The peaks on the curves of loss modulus correspond to the glass transitions of binders; here, the stored energy in polymer chains could dissipate due to phase transition. Compared to GAP/N100, which has a glass-transition temperature (Tg) of −47.8 °C under 1 Hz, B-GAP/DDI has a lower Tg under the same frequency because more terminal groups on the branched chains enhance the mobility of this binder. Figure b presents the tan δ curves of binders, which can be used to reflect the α transition of polymers. In contrast, the peak temperature of B-GAP/DDI under 1 Hz is lower than that of GAP/N100; the former can maintain its high elasticity under a lower temperature, which is desperately needed by the wide-temperature-range propellant. In general, the B-GAP/DDI binder has excellent low-temperature performance and elasticity, it becomes a promising substitute for the generally used linear GAP in solid propellant.

Conclusions

A promising, energetic binder B-GAP was cured using the low-toxic curing agent diisocyanate DDI under the catalysis of DBTDL; meanwhile, the curing kinetics, curing reaction endpoint, and microstructures buildup of B-GAP/DDI were thoroughly investigated. Moreover, the tensile and dynamic mechanical performances of this binder were explored. The autocatalytic model involves a diffusion item, which is appropriate to describe the curing behavior of this binder. Based on the Shore A hardness data and the proposed variance method, the endpoint of reaction is determined to be in the time range of 156–168 h.
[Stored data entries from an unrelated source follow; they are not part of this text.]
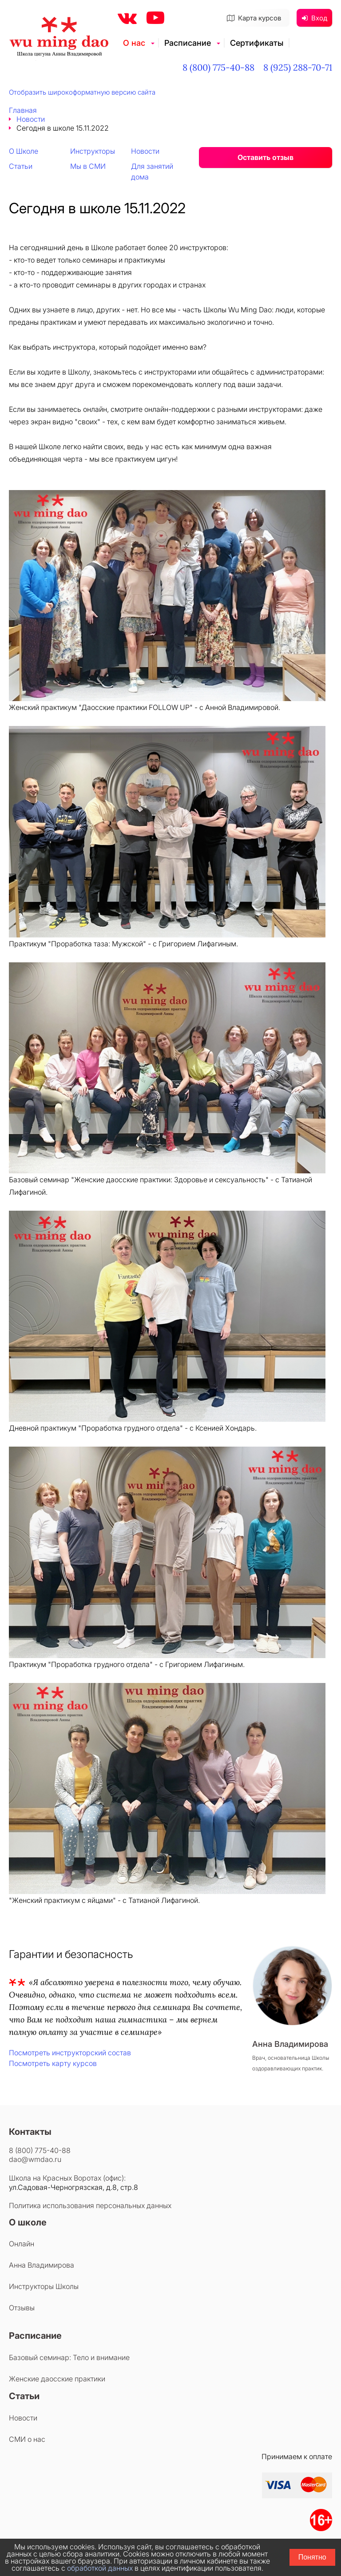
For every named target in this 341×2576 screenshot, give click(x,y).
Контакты (30, 2131)
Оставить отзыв (265, 157)
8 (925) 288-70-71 (297, 67)
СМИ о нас (27, 2439)
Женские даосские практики (57, 2378)
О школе (28, 2222)
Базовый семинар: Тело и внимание (69, 2357)
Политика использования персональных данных (90, 2205)
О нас (134, 43)
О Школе (23, 151)
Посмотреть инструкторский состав (70, 2052)
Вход (314, 18)
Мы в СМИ (88, 166)
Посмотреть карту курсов (53, 2063)
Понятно (312, 2557)
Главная (23, 110)
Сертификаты (256, 43)
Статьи (20, 166)
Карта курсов (254, 18)
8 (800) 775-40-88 (218, 67)
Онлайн (21, 2243)
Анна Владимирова (41, 2265)
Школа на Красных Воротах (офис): (67, 2177)
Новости (30, 119)
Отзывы (22, 2307)
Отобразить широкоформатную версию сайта (82, 92)
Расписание (187, 43)
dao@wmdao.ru (35, 2159)
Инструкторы (92, 151)
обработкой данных (100, 2568)
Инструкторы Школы (44, 2286)
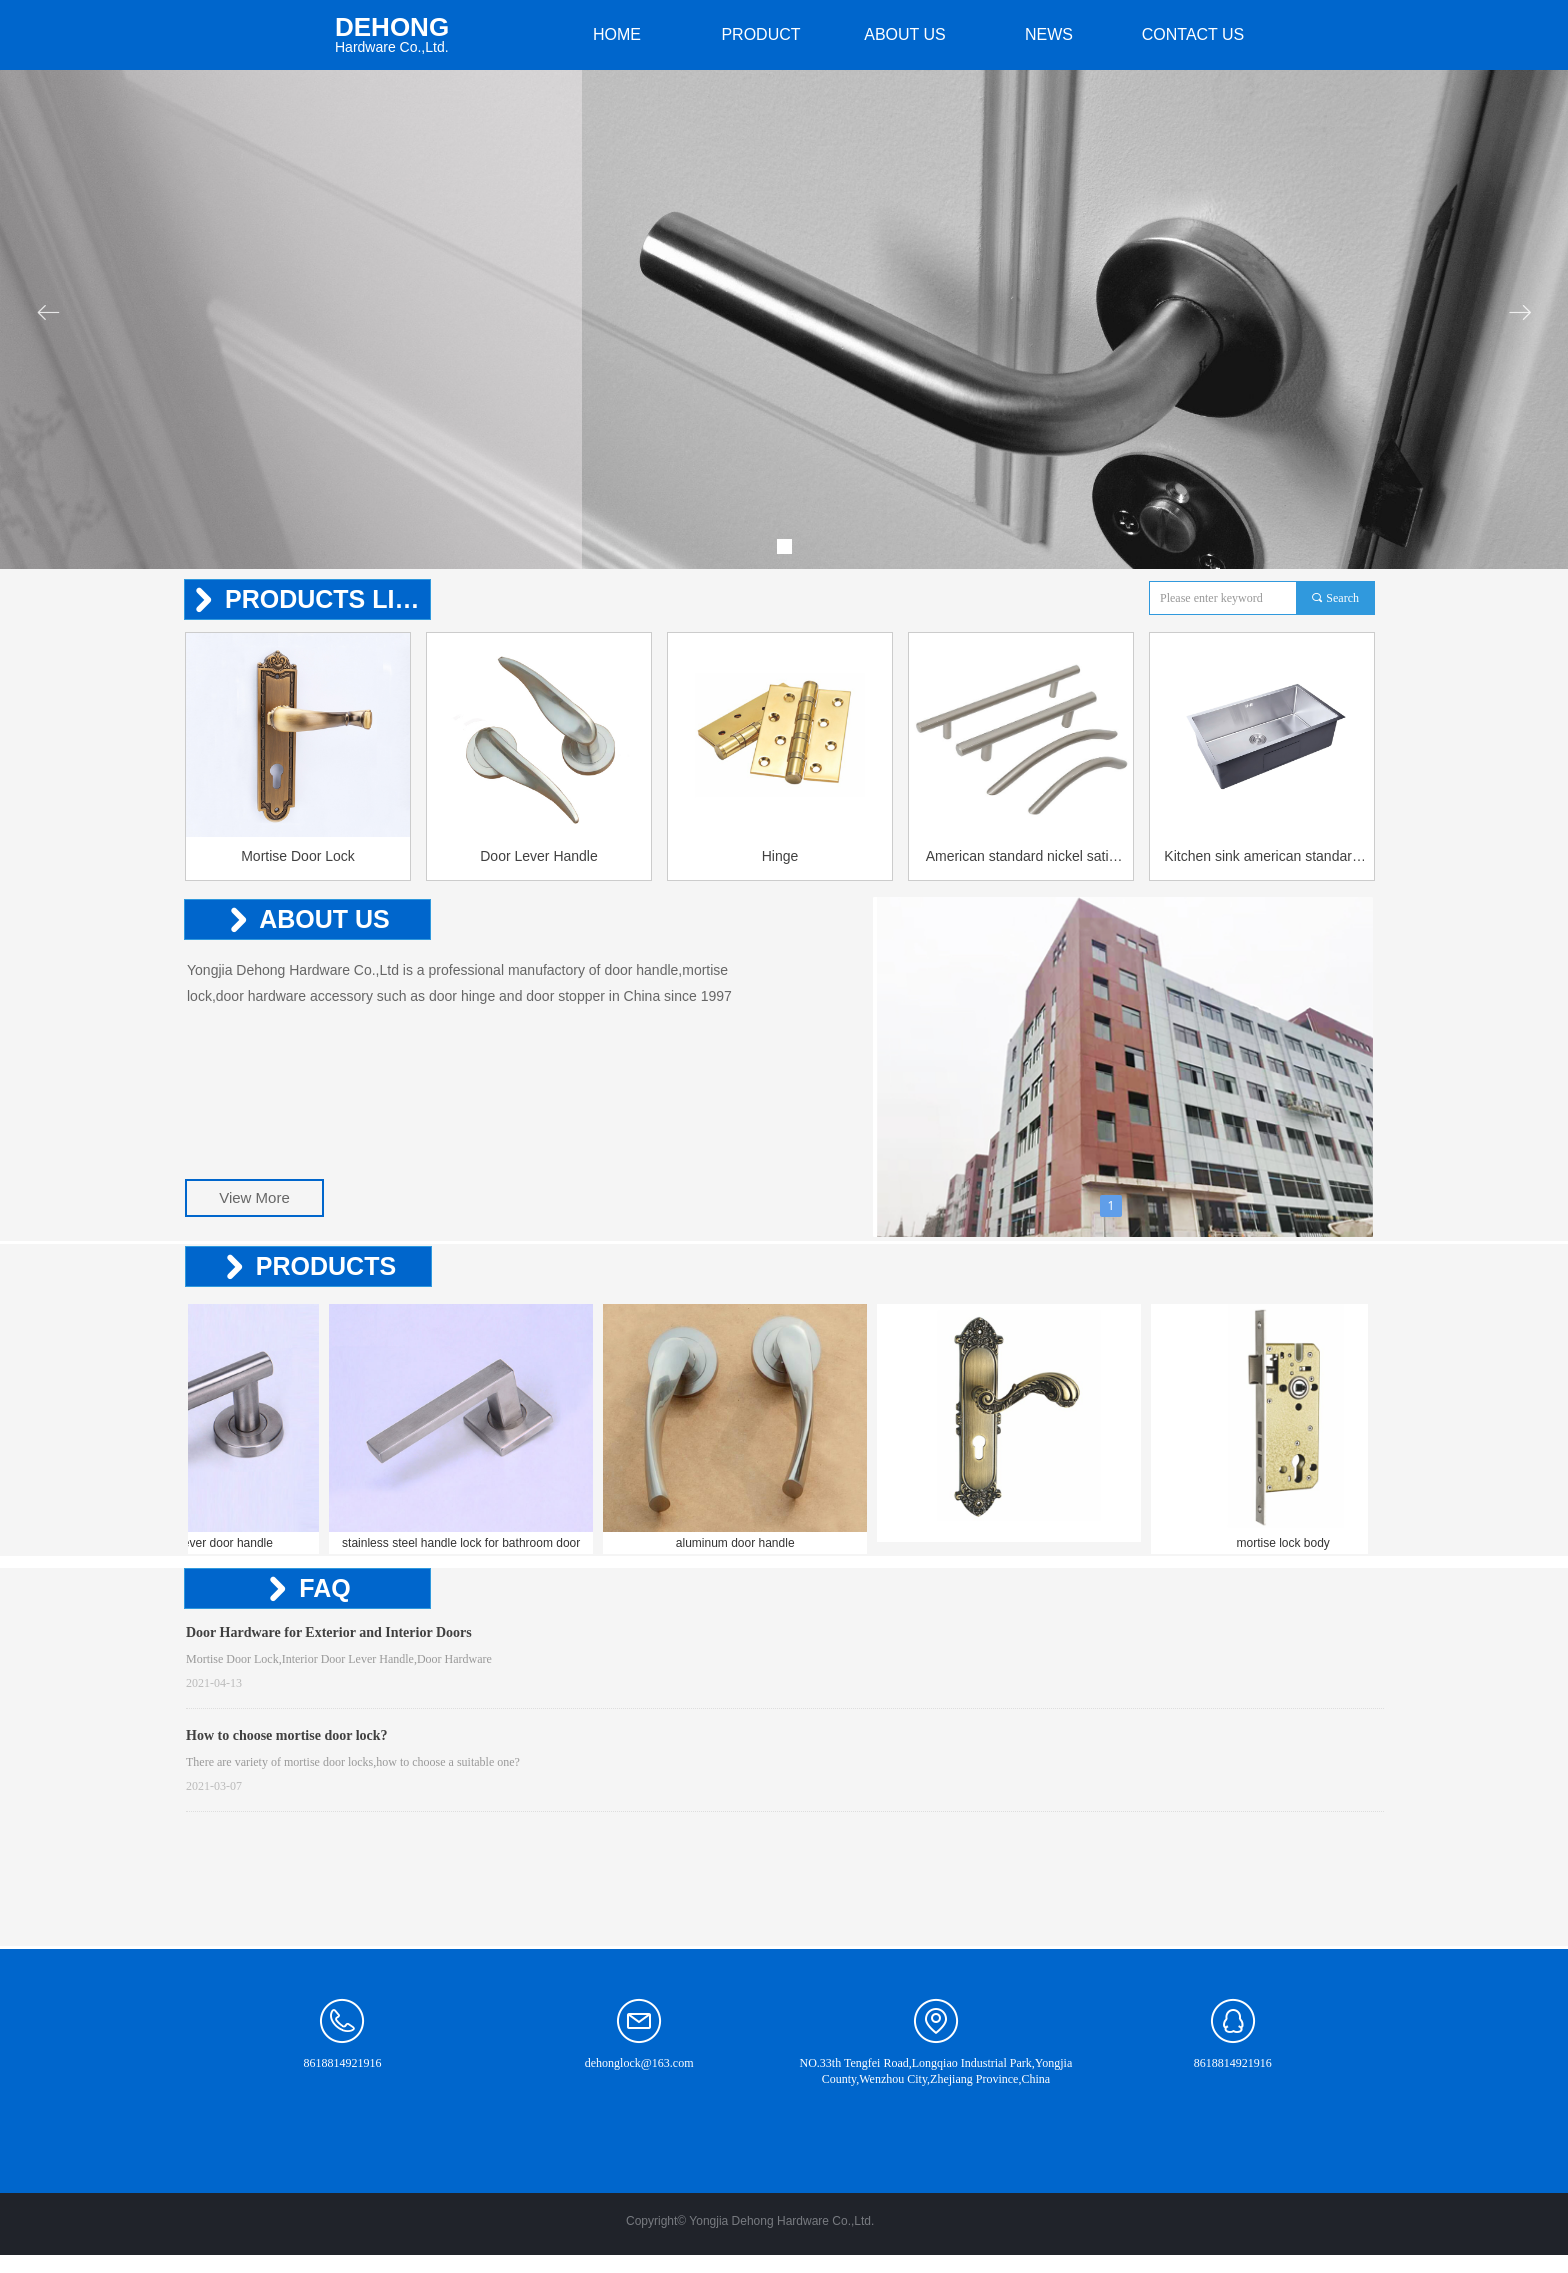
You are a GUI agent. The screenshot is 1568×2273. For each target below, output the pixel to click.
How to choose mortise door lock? (287, 1735)
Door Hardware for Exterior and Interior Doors (329, 1632)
There exist cross-linking, suspension, and free chains in the curing system; the cross-linking density can increase to around 4.0 × 10–4 mol·cm–3, and the suspension and free chains reduce with time but do not disappear after curing. Intermolecular hydrogen bonding can be formed by the imino groups and the carbonyls or ester groups in the binder; about half of the carbonyls participate in forming this interaction till the end of curing. The B-GAP/DDI binder is expected to substitute the linear GAP in propellant due to its excellent mechanical properties and low Tg.